Diagnosis of Neonatal Metabolic Diseases
An important clue, of course, is provided by the history of a neonatal disease or unexplained death earlier in the same sibship or in a male maternal relative. A history that protein foods are rejected by the infant, or even a history among relatives of a dislike of protein or feeding difficulties in infancy, should raise the suspicion of an inherited hyperammonemic disorder or an organic acidemia. Measurements of blood ammonia and lactate and of the urine for ketones and reducing substances (that react with cupric sulfate) are the key laboratory tests. A wide-spectrum screening program may disclose a biochemical abnormality; this is the optimal state of affairs, especially when this type of screening provides the information before symptoms appear.
A number of nonhereditary metabolic diseases must be distinguished from the hereditary ones in this period of life.
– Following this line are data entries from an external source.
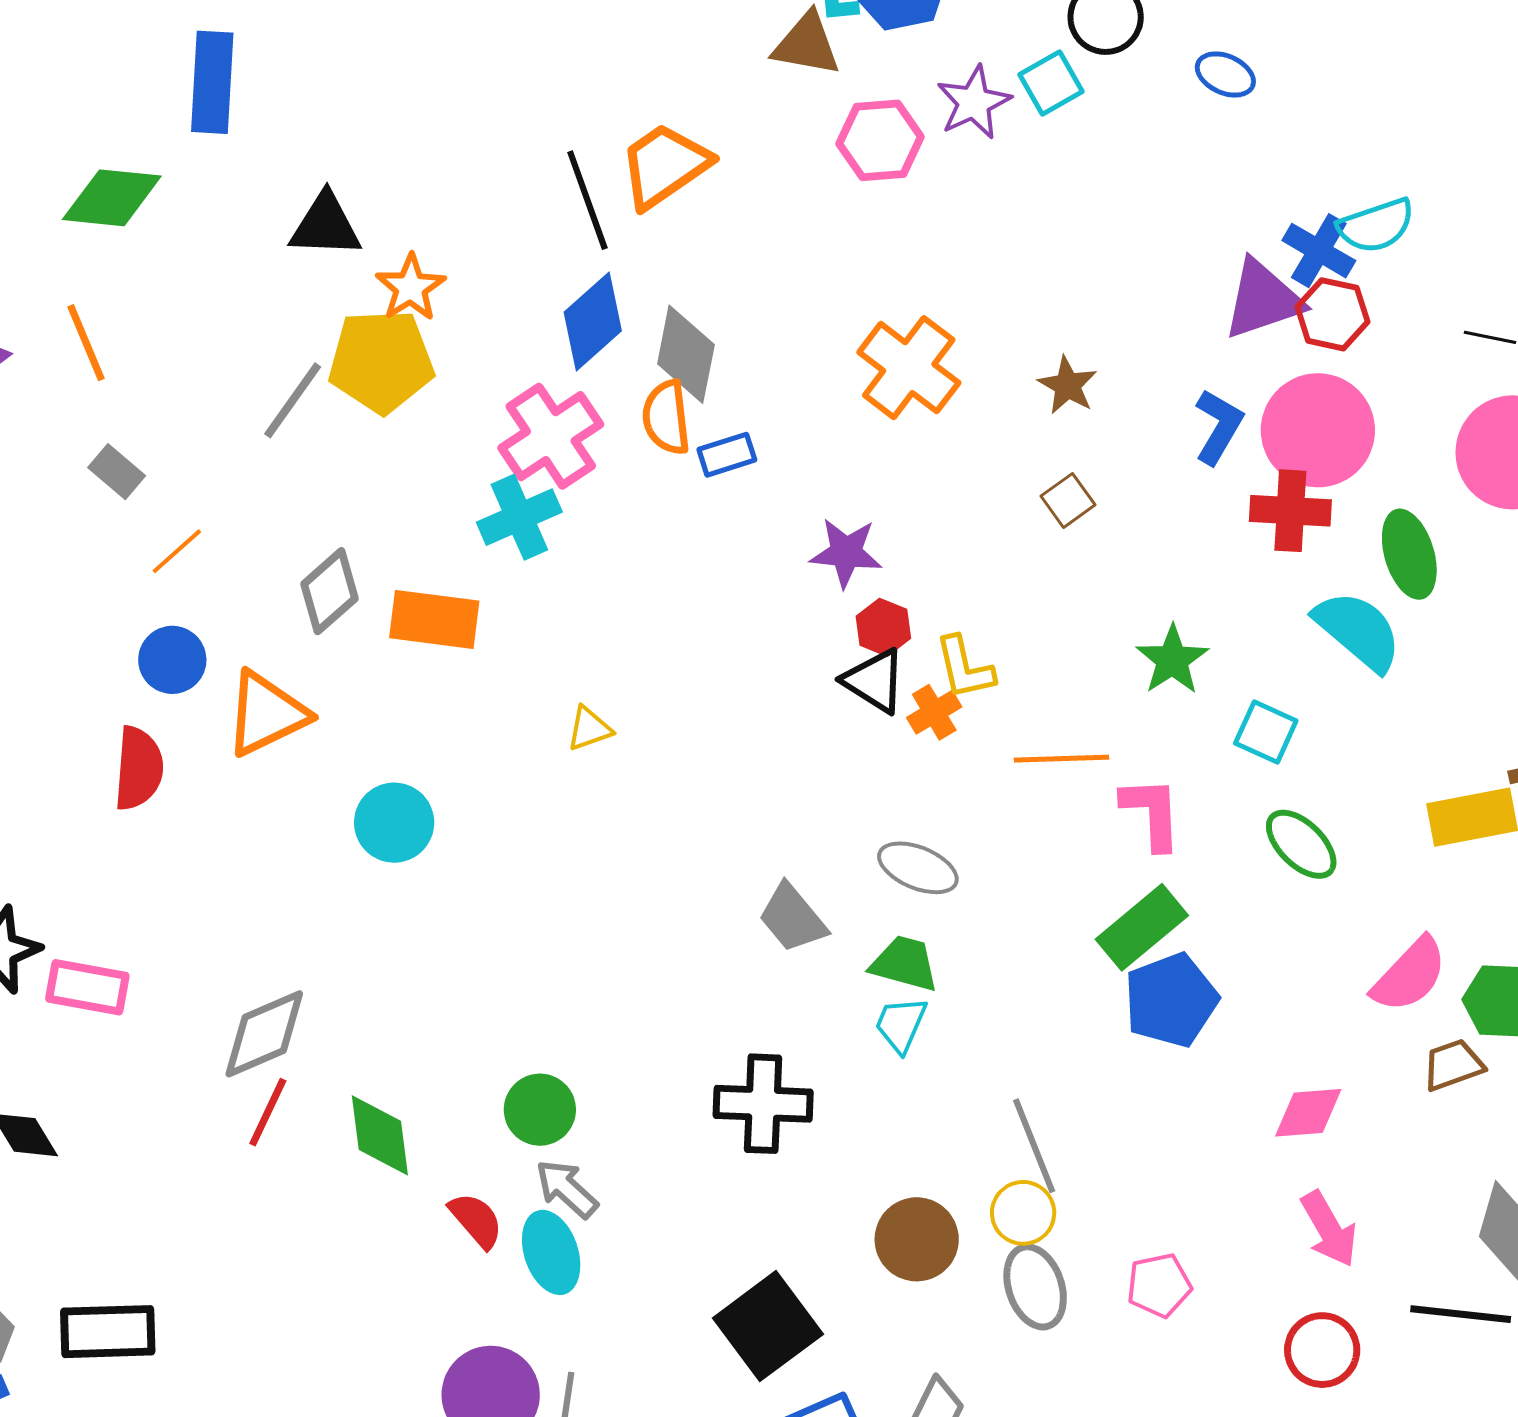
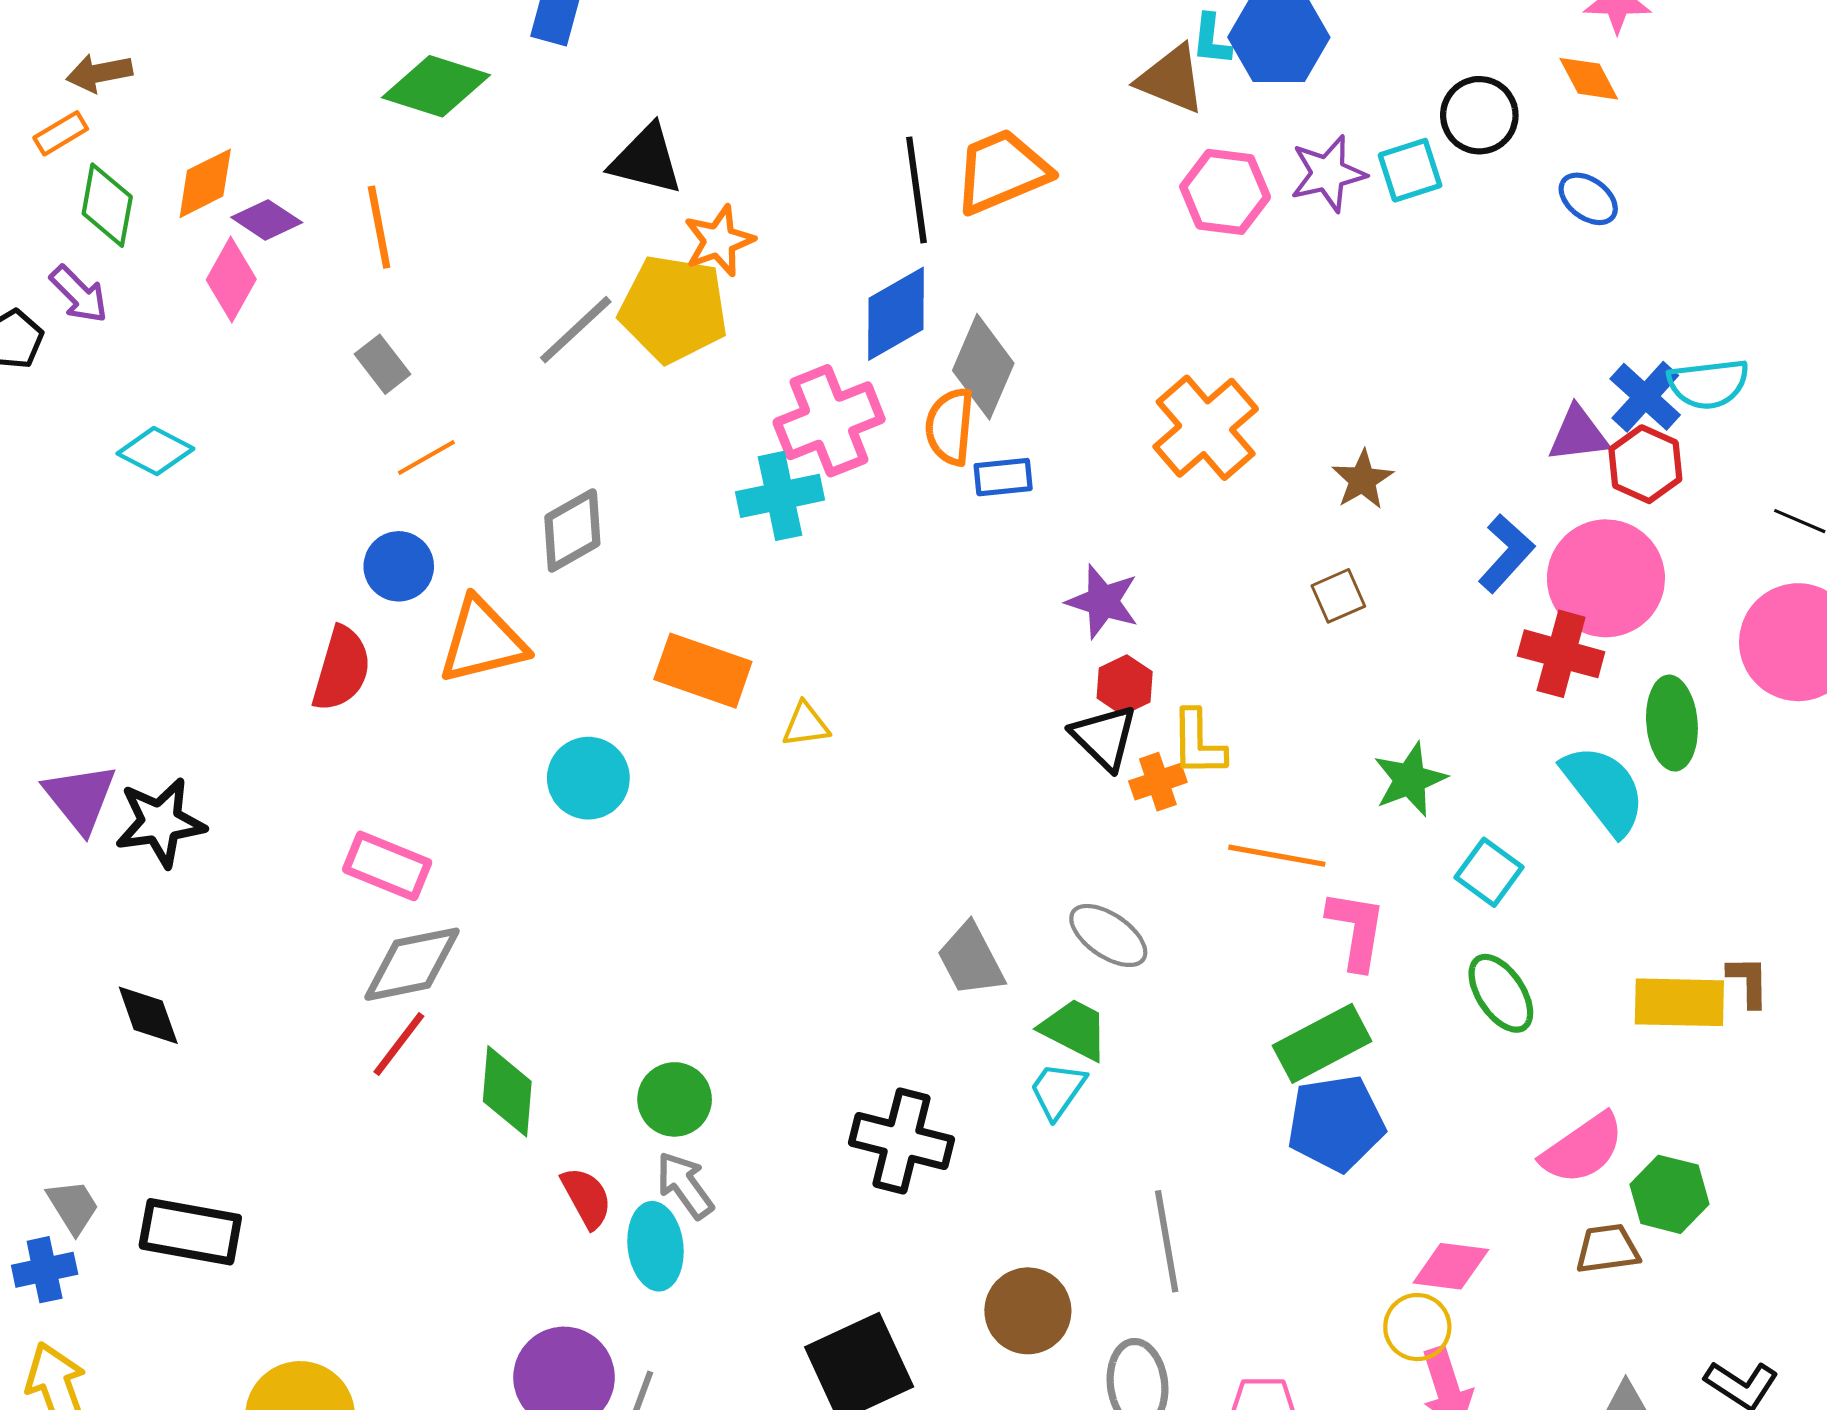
purple triangle: (1263, 299) -> (1578, 434), size x0.7
orange rectangle: (434, 619) -> (703, 671), moved
pink rectangle: (87, 987) -> (387, 866), moved
yellow circle: (1023, 1213) -> (1417, 1327), moved

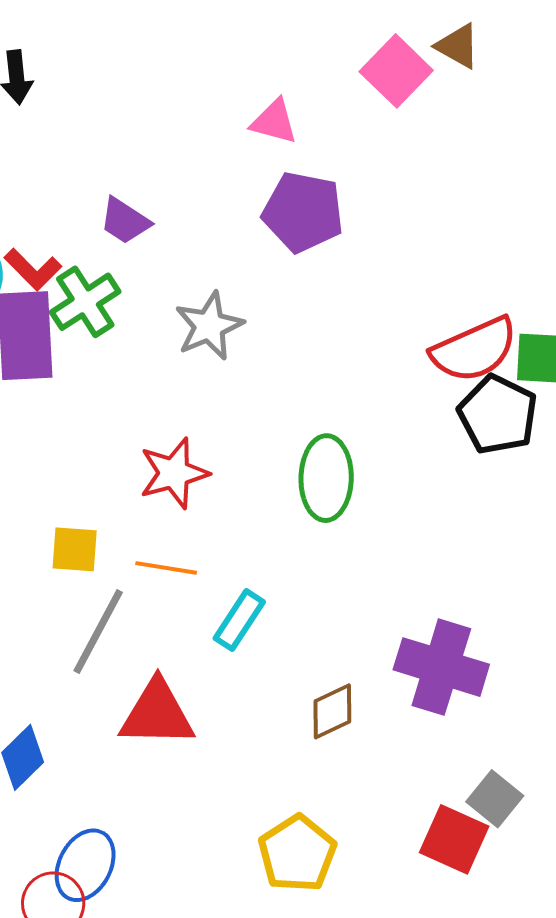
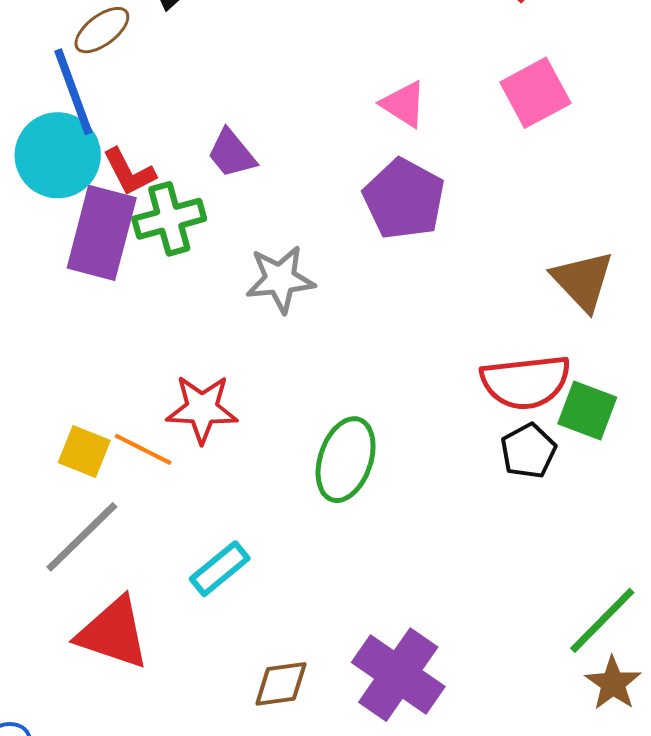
brown triangle: (458, 46) -> (583, 281), moved, size x1.4
black pentagon: (498, 415) -> (528, 451), size x0.7
orange line: (166, 568) -> (143, 449), moved

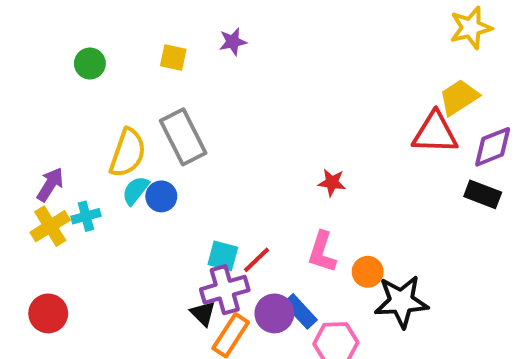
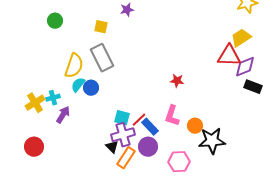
yellow square: (173, 58) -> (101, 27), moved
purple diamond: (493, 147) -> (245, 67), moved
purple arrow: (50, 184) -> (63, 115), moved
blue rectangle: (300, 311) -> (150, 127), moved

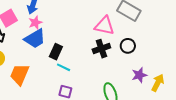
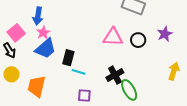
pink triangle: (104, 26) -> (113, 37), moved
black cross: (101, 49) -> (115, 75), moved
purple star: (139, 75) -> (165, 34), moved

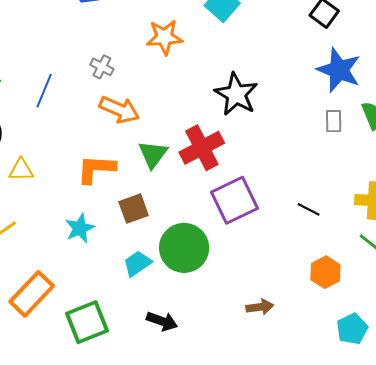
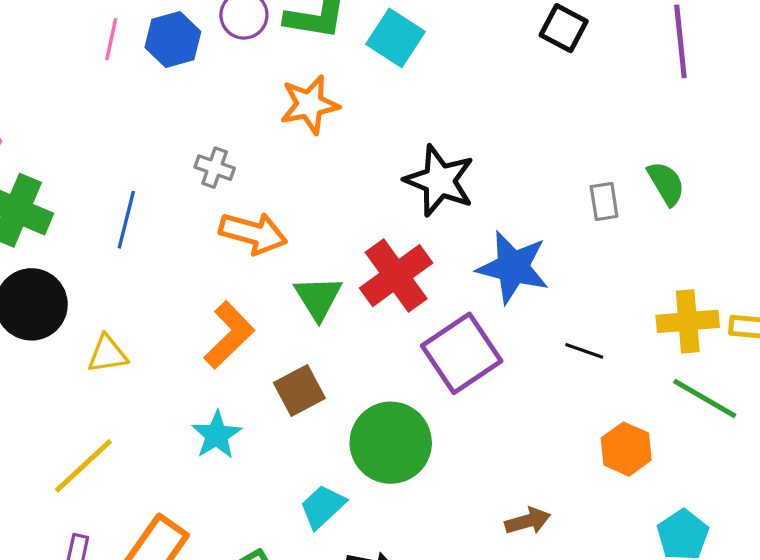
blue star: (339, 70) -> (513, 267), moved
orange L-shape: (96, 169) -> (229, 335), turned 141
cyan trapezoid: (137, 263) -> (323, 507), moved

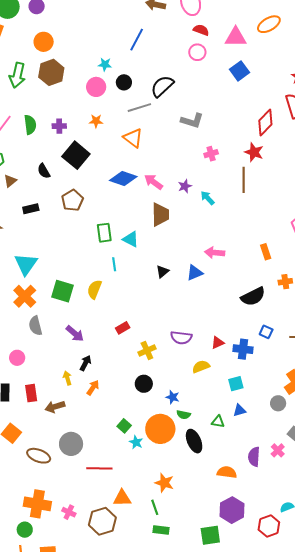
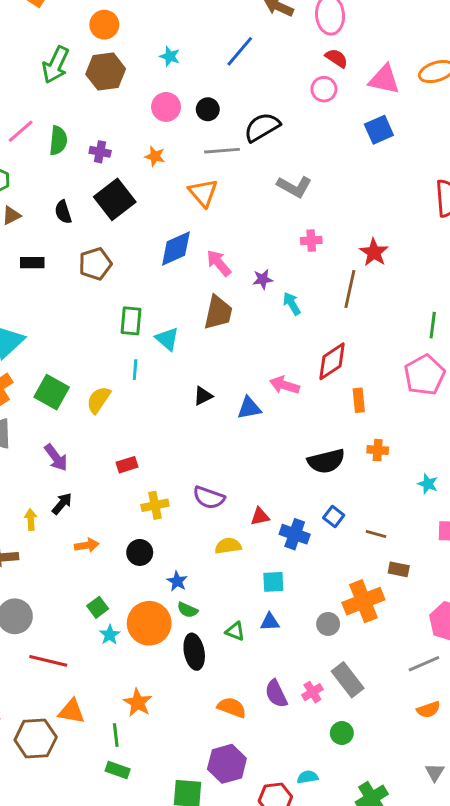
cyan star: (105, 64) -> (170, 56), moved
red diamond: (265, 123) -> (332, 361), moved
blue diamond: (123, 179) -> (176, 248), turned -56
orange arrow: (93, 388) -> (87, 545), moved, turned 35
purple semicircle: (254, 457) -> (276, 694), turned -42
Hypocalcemia is one of the most frequent causes of neonatal seizures; tetany, spasms, and tremulous movements are usually present. Its cause is unknown, but the disorder is easily corrected, with excellent prognosis. Symptomatic hypoglycemic reactions are frequent in neonates. Premature infants are the most susceptible. Seizures, tremulousness, and drowsiness occur with blood sugar levels of less than 30 mg/dL in the mature infant, and less than 20 mg/dL in the premature. Maternal toxemia and diabetes mellitus also predispose to hypoglycemia. Other causes of hypoglycemia are adrenal insufficiency, galactosemia, an idiopathic pancreatic islet-cell hyperplasia, the treatable fatty-acid beta-oxidation disorders, and a congenital deficiency of CSF glucose transport—causing persistent hypoglycorrhachia and refractory seizures unless blood glucose levels are kept high. The damaging effects of untreated hypoglycemia were well documented by Koivisto and colleagues. Also now identified is a disorder of CSF serine transport causing failure to thrive, severe developmental disability with spasticity and intractable epilepsy. The diagnosis is made by measuring CSF amino acids; treatment is with high-dose oral serine. Cretinism and idiopathic hypercalcemia are other recognizable entities that appear during this age period.
Aicardi has described a neonatal myoclonic syndrome, and Ohtahara has described a malignant neonatal seizure disorder. In some of the cases, the neonatal syndrome merged later with the West type of infantile spasms and the Lennox-Gastaut syndrome (see Chap. 16). Some of the cases had developmental abnormalities of the cerebrum, and severe mental retardation was the outcome. In other cases of this type, a familial coincidence was a feature; a metabolic defect has been suspected in these cases but never proved.
The hereditary metabolic diseases must also be distinguished from a number of other catastrophic disorders that occur at or soon after birth, such as asphyxia, perinatal ventricular hemorrhage with the respiratory distress syndrome of hyaline membrane disease, other hypotensive–hypoxic states, erythroblastosis fetalis with kernicterus, neonatal bacterial meningitis, meningoencephalitis (herpes simplex, cytomegalic inclusion disease, listeriosis, rubella, syphilis, and toxoplasmosis), and hemorrhagic disease of the newborn. These are described in Chap. 38, on the developmental diseases.